Figure 8 shows the model validation performed with the current profile 1. In the stack temperature graphic (left) the simulated plot is ahead, but closely following the real plot. The output voltage graphic shows that the simulated voltage follows the real data, but has a slow response respect to the changes of load.
Figure 9 shows the Profile 2 validation. Both graphics confirm the behavior mentioned above. However, it is remarkable that the temperature simulated cannot decrease in the first section of the profile.
Table 4 shows the errors in the signals of voltage, temperature and the mean of voltage -temperature using Equations (7) and (8), respectively.
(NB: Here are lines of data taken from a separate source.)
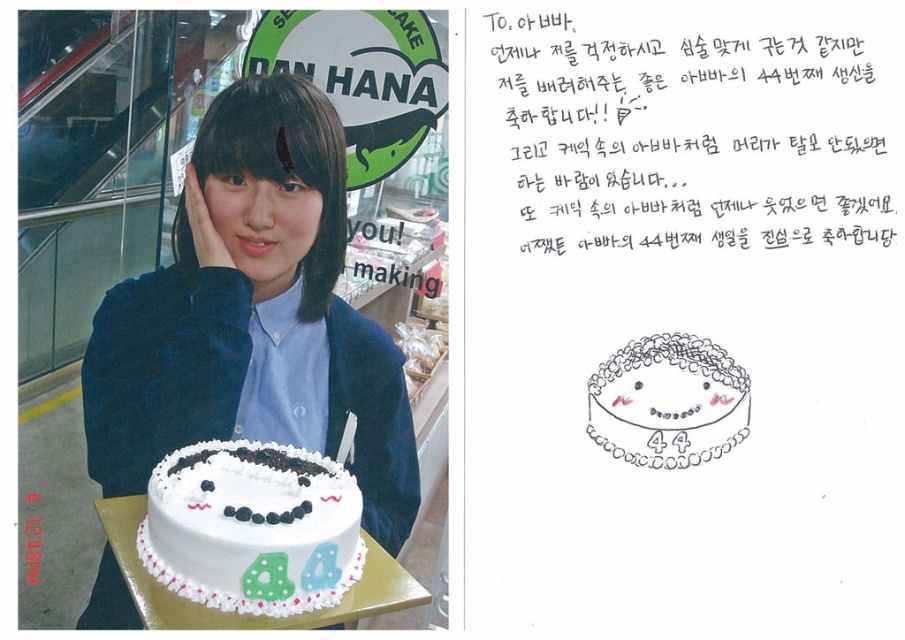 Between matte blue shirt at center and white frosted cake at center, which one has more height?

matte blue shirt at center

Identify the location of matte blue shirt at center. (253, 316).

Is matte blue shirt at center to the right of white frosted cake with chocolate decorations at lower center from the viewer's perspective?

In fact, matte blue shirt at center is to the left of white frosted cake with chocolate decorations at lower center.

Does matte blue shirt at center have a greater width compared to white frosted cake with chocolate decorations at lower center?

Indeed, matte blue shirt at center has a greater width compared to white frosted cake with chocolate decorations at lower center.

Which is in front, point (206, 360) or point (253, 580)?

Point (253, 580)

This screenshot has height=640, width=905. In order to click on matte blue shirt at center in this screenshot , I will do `click(253, 316)`.

The height and width of the screenshot is (640, 905). I want to click on white frosted cake with chocolate decorations at lower center, so click(x=252, y=528).

Is white frosted cake with chocolate decorations at lower center positioned before white frosted cake at center?

No, white frosted cake with chocolate decorations at lower center is further to the viewer.

Measure the distance between white frosted cake with chocolate decorations at lower center and camera.

white frosted cake with chocolate decorations at lower center is 1.04 meters from camera.

Image resolution: width=905 pixels, height=640 pixels. Find the location of `white frosted cake with chocolate decorations at lower center`. white frosted cake with chocolate decorations at lower center is located at coordinates [x=252, y=528].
5. Conclusions and Future Works
This paper presents a non-linear model able to represent the real performance of a PEMFC, which includes not only the electrical behavior but also the thermal behavior. The model has been fit to represent a real Nexa 1.2 kW PEMFC behavior with the aid of GA. The initial coefficients extracted from other papers produced an initial error above 30%.
This fact created an interesting challenge because the literature about PEMFC parameter fitting identification processes starts with values close to the expected target. This research compares five different GA algorithms to explore the best approach. Three of this GAs were taken from the literature and two more were proposed in this work. It is shown that the proposed PSOp and ScGA are remarkable algorithms because of their good precision and low computational cost.
The identified model was tested with real data and it showed good results with overall errors under 3%. Despite the fact that the identification process achieves low errors, accuracy improvement of the model will always be needed. Therefore, the work related to the model precision must continue focused on analyzing the dynamic model behavior.
The PEMFC block model is behaving as a grey box model because some internal signals are accessible. It is a useful feature to apply condition monitoring and fault diagnosis techniques. The use of the identified model for real PEMFC fault diagnosis and condition monitoring will be the next step of the research. The application of this complex and well fit mathematical model will improve the diagnosis power of the standard procedures. Due to the low computational cost of the identification process, the real device can be run parallel with the model. Therefore, the model can be fed with the same inputs as the system in order to perform condition monitoring and diagnosis tasks. The next challenges of this work are determination of the Pareto front of the possible solutions and the boundaries of each parameter under normal device operation conditions. Study of the parameter evolution using a chronological sequence of data files. Those identified values and its variations will be analyzed to find its relationship with PEMFC aging symptoms, and PEMFC faults.